Of course, the older car's production also adds to its tally – and it's less likely that older vehicle included as many recycled materials, or were built as efficiently as the newer car.

Ultimately, by the time the 30-mpg car is 10 years old, it's been responsible for 55.5 tons of CO2, and that amount continues to accrue at a faster rate than that of the new car.

You could run it for 3.5 years before the production and first year's use of a new car matched it – but ultimately, its 10-year lifetime produces far greater emissions than those of a new vehicle.

Caveats

There are huge variables in such calculations, of course.

If your old car already does 40 mpg, for example – maybe you have a flyweight Honda from the early 1990s – then it will have produced much lower lifetime carbon emissions and the new car will take longer to catch up.

But it's worth pointing out that in terms of emissions other than carbon dioxide (CO2), that old car is far more polluting than a modern vehicle.

Less stringent emissions standards from the 1990s and before permit far more unburned hydrocarbons, oxides of nitrogen, and carbon monoxide per mile to be emitted than in today's cars.

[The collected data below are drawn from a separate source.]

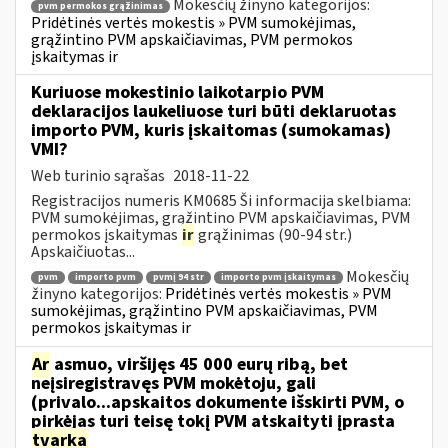
Mokesčių žinyno kategorijos:
pvm permokos grąžinimas
Pridėtinės vertės mokestis » PVM sumokėjimas,
grąžintino PVM apskaičiavimas, PVM permokos
įskaitymas ir
Kuriuose mokestinio laikotarpio PVM
deklaracijos laukeliuose turi būti deklaruotas
importo PVM, kuris įskaitomas (sumokamas)
VMI?
Web turinio sąrašas
2018-11-22
Registracijos numeris KM0685 Ši informacija skelbiama:
PVM sumokėjimas, grąžintino PVM apskaičiavimas, PVM
permokos įskaitymas
ir
grąžinimas (90-94 str.)
Apskaičiuotas...
Mokesčių
pvm
importo pvm
pvmį 94 str
importo pvm įskaitymas
žinyno kategorijos:
Pridėtinės vertės mokestis » PVM
sumokėjimas, grąžintino PVM apskaičiavimas, PVM
permokos įskaitymas ir
Ar
asmuo, viršijęs 45 000 eurų ribą, bet
neįsiregistravęs PVM mokėtoju, gali
(privalo...apskaitos dokumente išskirti PVM, o
pirkėjas turi teisę tokį PVM atskaityti įprasta
tvarka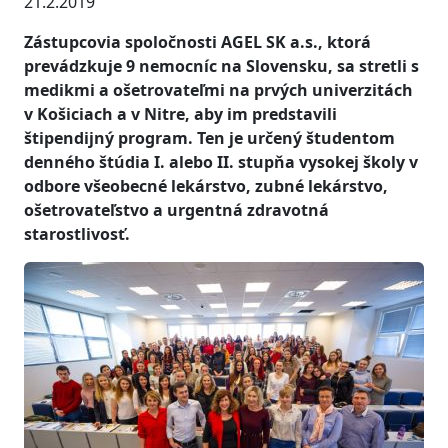
21.2.2019
Zástupcovia spoločnosti AGEL SK a.s., ktorá
prevádzkuje 9 nemocníc na Slovensku, sa stretli s
medikmi a ošetrovateľmi na prvých univerzitách
v Košiciach a v Nitre, aby im predstavili
štipendijný program. Ten je určený študentom
denného štúdia I. alebo II. stupňa vysokej školy v
odbore všeobecné lekárstvo, zubné lekárstvo,
ošetrovateľstvo a urgentná zdravotná
starostlivosť.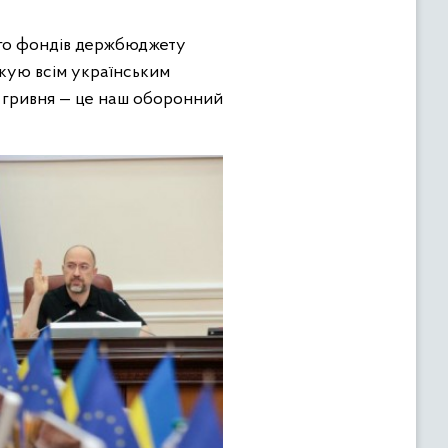
ного фондів держбюджету
Дякую всім українським
и гривня — це наш оборонний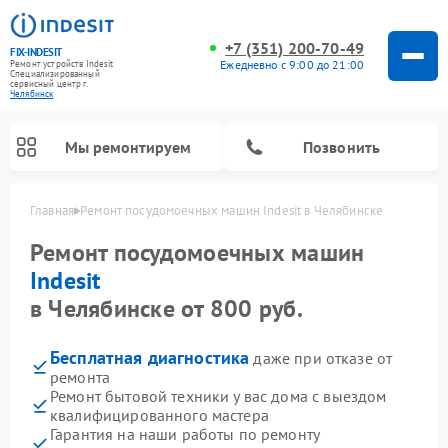
+7 (351) 200-70-49
FIX-INDESIT
Ежедневно с 9:00 до 21:00
Ремонт устройств Indesit
Специализированный
cервисный центр г.
Челябинск
Мы ремонтируем
Позвонить
Главная
Ремонт посудомоечных машин Indesit в Челябинске
Ремонт посудомоечных машин
Indesit
в Челябинске от 800 руб.
Бесплатная диагностика
даже при отказе от
ремонта
Ремонт бытовой техники у вас дома с выездом
квалифицированного мастера
Ремонт варочных панелей Indesit
Ремонт стиральных машин Indesit
Ремонт сушильных машин Indesit
Ремонт морозильных камер Indesit
Ремонт микроволновых печей Indesit
Ремонт холодильных камер Indesit
Гарантия на наши работы по ремонту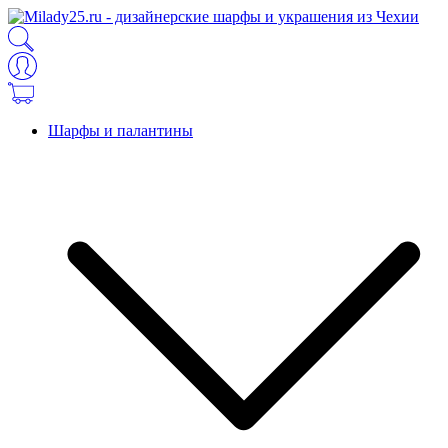
Шарфы и палантины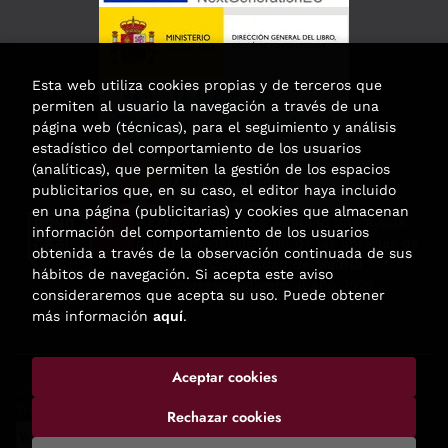
Esta web utiliza cookies propias y de terceros que
permiten al usuario la navegación a través de una
página web (técnicas), para el seguimiento y análisis
estadístico del comportamiento de los usuarios
(analíticas), que permiten la gestión de los espacios
publicitarios que, en su caso, el editor haya incluido
en una página (publicitarias) y cookies que almacenan
Esta actividad ha recibido una ayuda
información del comportamiento de los usuarios
para la modernización de las librerías de
obtenida a través de la observación continuada de sus
la Comunidad de Madrid
hábitos de navegación. Si acepta este aviso
correspondiente al año 2025.
consideraremos que acepta su uso. Puede obtener
más información
aquí
.
Aceptar cookies
2026 ©
Enclave de libros
. Todos los Derechos Reservados |
Trevenque Group
Rechazar cookies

If for some reason you trade from that old 40-mpg Honda to a modern car that does only 35 mpg, then while the older car's lifetime tally will start higher, the newer car will eventually reach a point where the older car's emissions are lower.

Again, that is, if you ignore the cleanliness of those lower tailpipe emissions.

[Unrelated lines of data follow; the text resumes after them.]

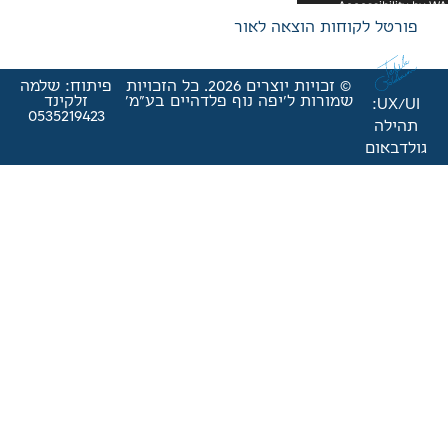
אה לאור
© זכויות יוצרים 2026. כל הזכויות
פיתוח: שלמה
'יפה נוף פלדהיים בע"מ'
זלקינד
0535219423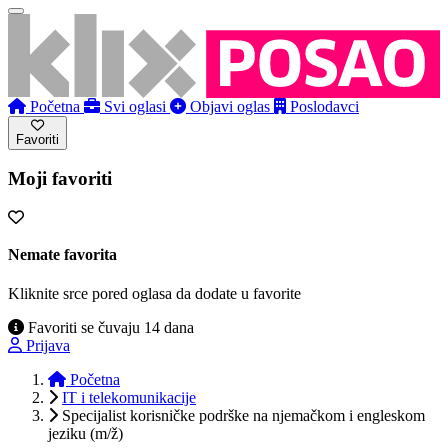
Početna
Svi oglasi
Objavi oglas
Poslodavci
Favoriti
Moji favoriti
Nemate favorita
Kliknite srce pored oglasa da dodate u favorite
Favoriti se čuvaju 14 dana
Prijava
Početna
IT i telekomunikacije
Specijalist korisničke podrške na njemačkom i engleskom
jeziku (m/ž)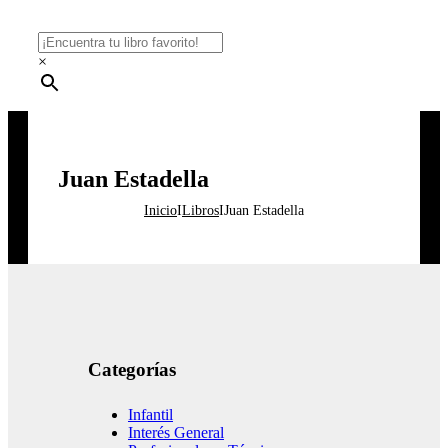
×
Juan Estadella
Inicio
I
Libros
I
Juan Estadella
Categorías
Infantil
Interés General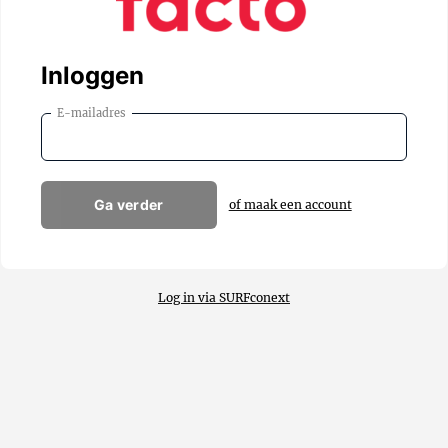
Inloggen
E-mailadres
Ga verder
of maak een account
Log in via SURFconext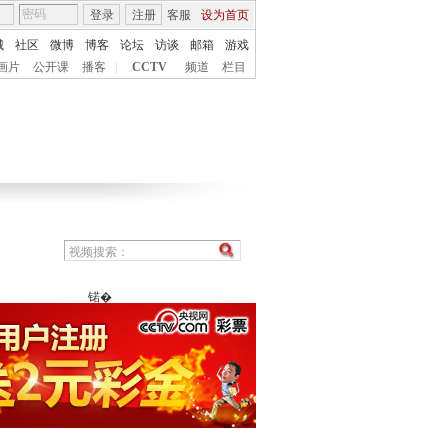
登录
注册
客服
设为首页
城
社区
微博
博客
论坛
访谈
邮箱
游戏
画片
公开课
播客
|
CCTV
频道
栏目
锘�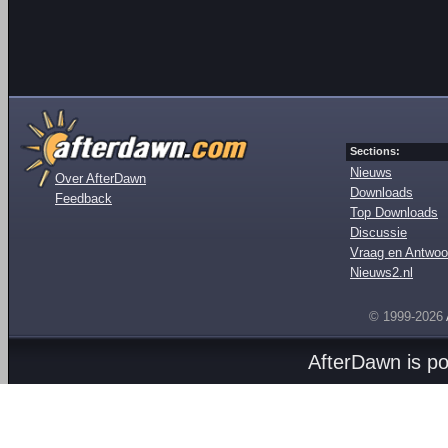
Sections:
Nieuws
Over AfterDawn
Downloads
Feedback
Top Downloads
Discussie
Vraag en Antwoo
Nieuws2.nl
© 1999-2026
AfterDawn is p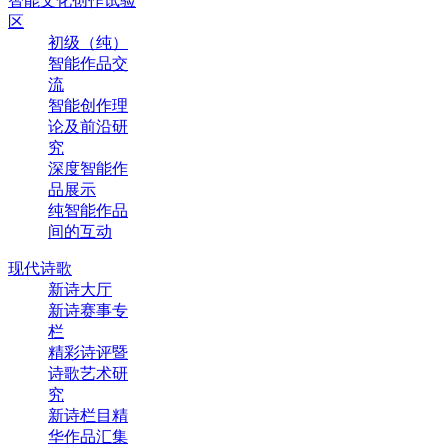
智能文化创作试验
区
初级（纯）
智能作品交
流
智能创作理
论及前沿研
究
深度智能作
品展示
纯智能作品
间的互动
现代诗歌
新诗大厅
新诗赛事专
栏
精彩诗评暨
诗歌艺术研
究
新诗栏目精
华作品汇集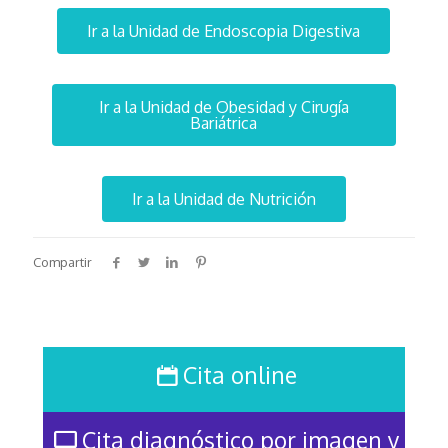
Ir a la Unidad de Endoscopia Digestiva
Ir a la Unidad de Obesidad y Cirugía
Bariátrica
Ir a la Unidad de Nutrición
Compartir
Cita online
Cita diagnóstico por imagen y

Then there's maintenance – a newer car will typically use less oil, require fewer new parts, and require less intensive maintenance than an older one. That older one will be consuming other resources, not just fuel, throughout its life.

Finally, it can't be overstated that production of a vehicle is inherently an energy-intensive process. Once iron ore is extracted from the ground, it cannot be put back – the new car is ultimately another vehicle on the road that wasn't there before.

In developed countries – the US, most of Europe, and Japan– vehicle population is now close to static. For several years during the recent recession, the US actually scrapped more cars than were sold new, meaning vehicle population actually declined.

But with 1.2 billion vehicles on the planet today, and the total rising to perhaps as much as 2 billion by 2035, the overall emissions burden is clearly rising. Nonetheless, that doesn't affect your friend's old car's emissions, which remain higher over its lifetime than your new car's.

New still beats old

All the data show that a car's lifetime energy use for propulsion, meaning the fuel or energy that it consumes to move itself about, accounts for a far greater proportion of its lifetime environmental impact than its production.

It's great that your friend likes her old car. Kudos to her for keeping it running, rather than letting it rot into the earth.

There are many reasons to run an old car – character, driving sensations, looks, and the memories of the journeys you've accomplished.

And, to be fair, the car you own is usually going to be cheaper than buying a whole new vehicle – financial reasons count for a lot.

But unfortunately, running an old car because it's greener isn't one of those reasons.

New cars, in that respect, will always be better than old ones.